33. The electrochemical cell according to claim 32, wherein the first surface area A1 is twice the second surface area A2.

34. A electrochemical system comprising:

a plurality of electrochemical cells, each being the electrochemical cell according to claim 19,

wherein the electrochemical cells are stacked.

35. The electrochemical system according to claim 34,

wherein the electrochemical cells are stacked with the same orientation, and

wherein the electrolyte is arranged between two neighboring electrochemical cells of the same orientation.

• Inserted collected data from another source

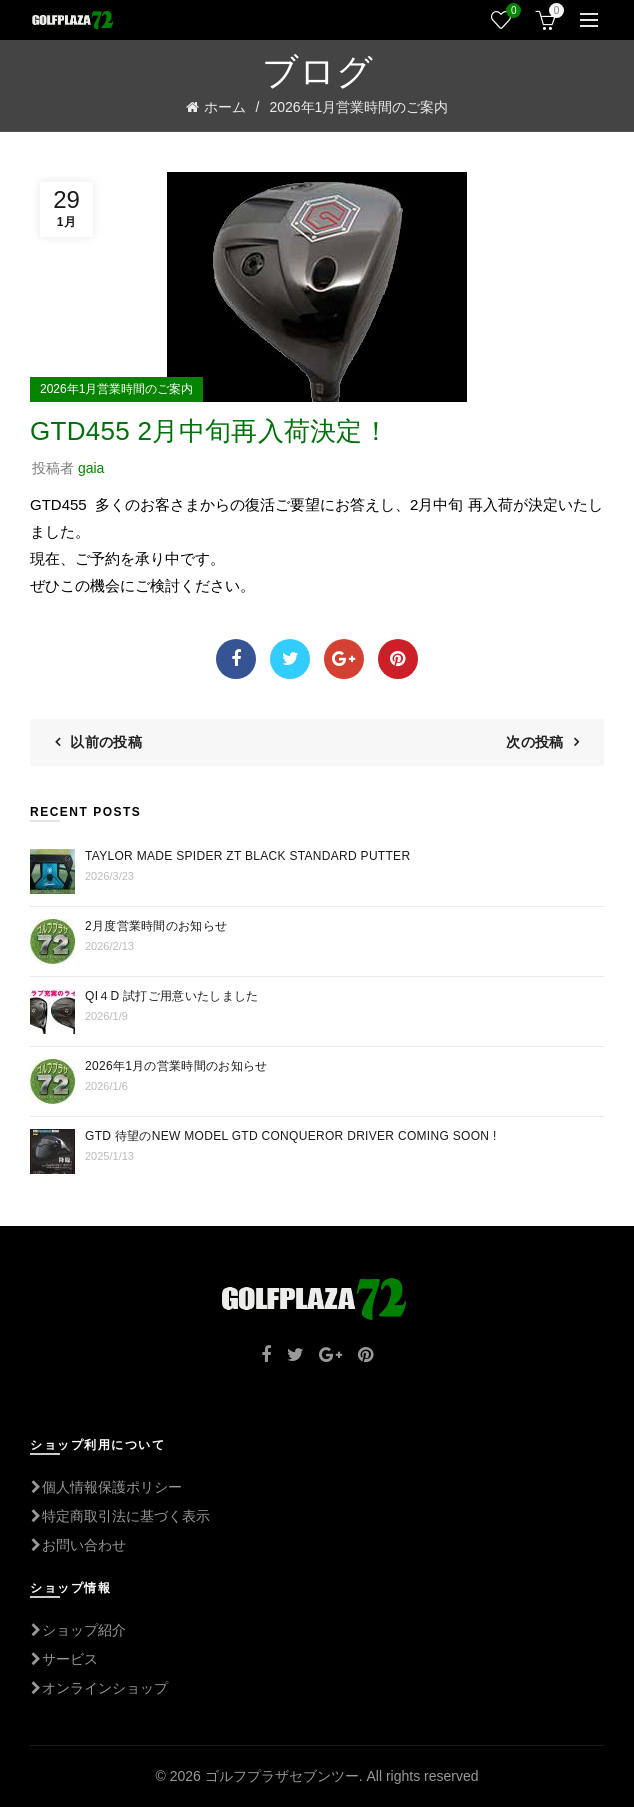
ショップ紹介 (78, 1630)
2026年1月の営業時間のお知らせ (176, 1066)
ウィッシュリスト (511, 11)
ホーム (225, 107)
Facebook (236, 659)
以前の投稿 (106, 742)
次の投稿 (534, 742)
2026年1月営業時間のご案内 (358, 107)
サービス (64, 1659)
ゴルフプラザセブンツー (282, 1776)
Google (344, 659)
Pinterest (398, 659)
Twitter (290, 659)
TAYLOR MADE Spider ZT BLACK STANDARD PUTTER (247, 856)
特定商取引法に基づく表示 (120, 1516)
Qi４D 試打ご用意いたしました (171, 996)
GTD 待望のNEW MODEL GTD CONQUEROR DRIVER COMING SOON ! (291, 1136)
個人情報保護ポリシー (106, 1487)
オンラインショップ (99, 1688)
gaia (91, 468)
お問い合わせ (78, 1545)
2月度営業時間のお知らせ (156, 926)
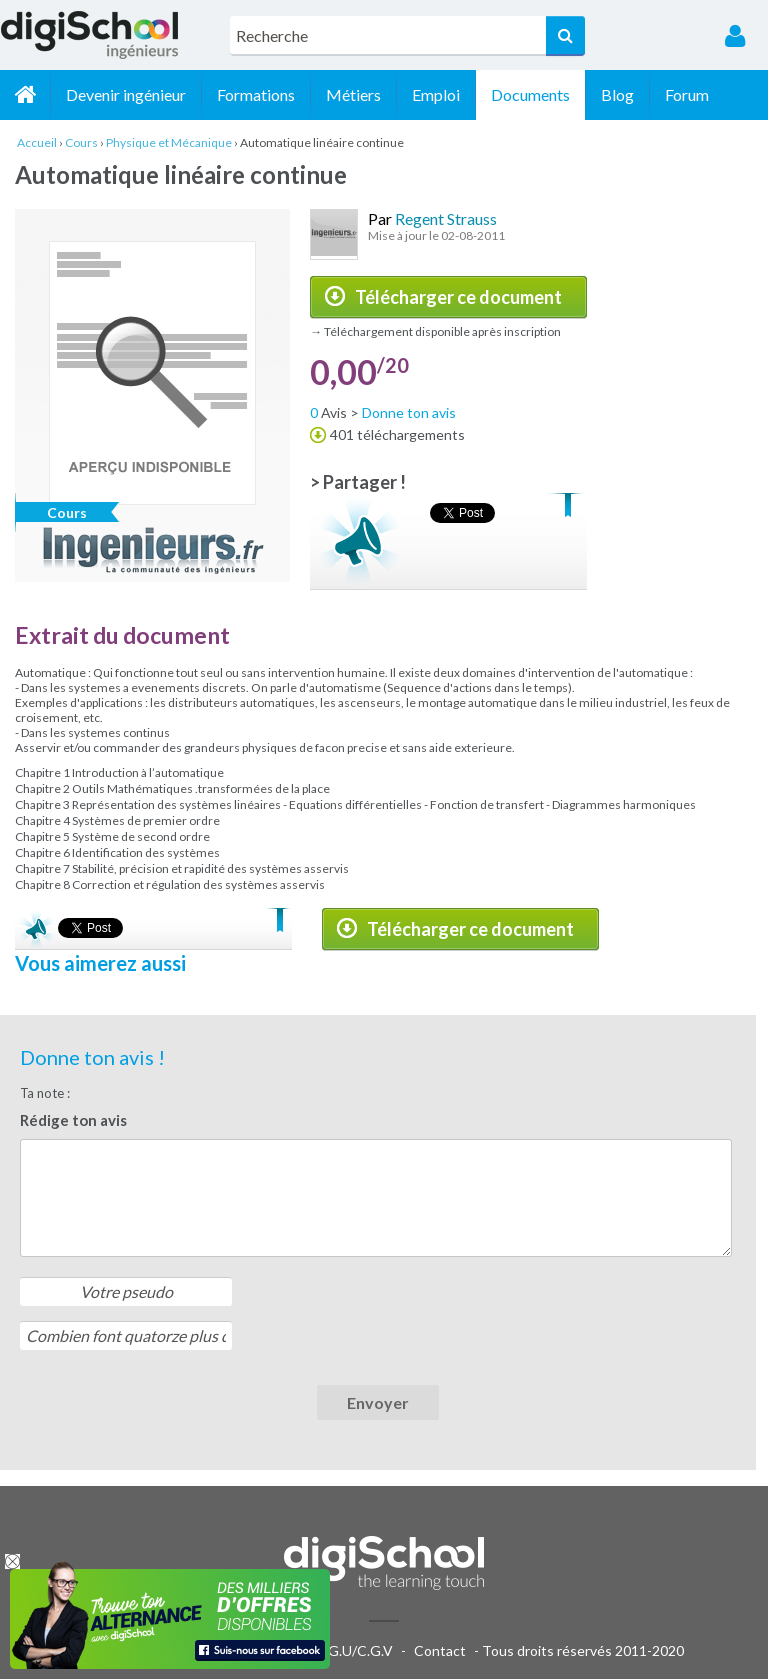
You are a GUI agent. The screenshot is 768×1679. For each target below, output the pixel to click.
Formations (256, 94)
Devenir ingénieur (126, 94)
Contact (440, 1650)
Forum (687, 94)
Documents (530, 94)
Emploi (436, 94)
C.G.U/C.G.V (354, 1650)
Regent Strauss (446, 218)
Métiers (353, 94)
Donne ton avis (409, 412)
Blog (617, 94)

36. A method for manufacturing an electrochemical system, wherein the electrochemical system comprises multiple first electrodes each having a first surface area A1, consisting of a first sub-electrode and a second sub-electrode, and the same number of second electrodes as the first electrodes, wherein each second electrode has a second surface area A2, wherein each first sub-electrode, each second sub-electrode and each second electrode comprises an electrochemically active layer of an electrochemically active material and a charge collector layer, wherein the multiple first and second electrodes are embedded into a solid electrolyte, wherein the charge collector layers of all first sub-electrodes and of all second sub-electrodes are in electrical contact with a first external electrode on a surface of the electrochemical system, and the charge collector layers of all second electrodes are in electrical contact with a second external electrode on a surface of the electrochemical system opposite to the first external electrode, wherein a first electrochemical half-cell reaction is able to take place at the first electrodes, and a second electrochemical half-cell reaction is able to take place at the second electrodes, and wherein a surface area ratio A1/A2 is larger than a stoichiometric ratio of the first and the second half-cell reaction, the method comprising:

providing a ceramic electrolyte slurry from a ceramic electrolyte powder, an organic solvent, a binder, a dispersive agent and a plasticizer;

forming of a preliminary solid electrolyte tape from the ceramic electrolyte slurry;

forming a preliminary electrode layer comprising a preliminary charge collector layer and a preliminary electrochemically active layer on the preliminary solid electrolyte tape;

cutting of the preliminary solid electrolyte tape with the preliminary electrode layer into sheets;

forming a sheet stack from multiple sheets and by arranging an solid electrolyte sheet without the preliminary electrode layer on a top and a bottom of the sheet stack;

cutting green chips from the sheet stack;

removing the binder by heating;

sintering the green chips; and

forming the first external electrode and the second external electrode on opposing surfaces of a chip.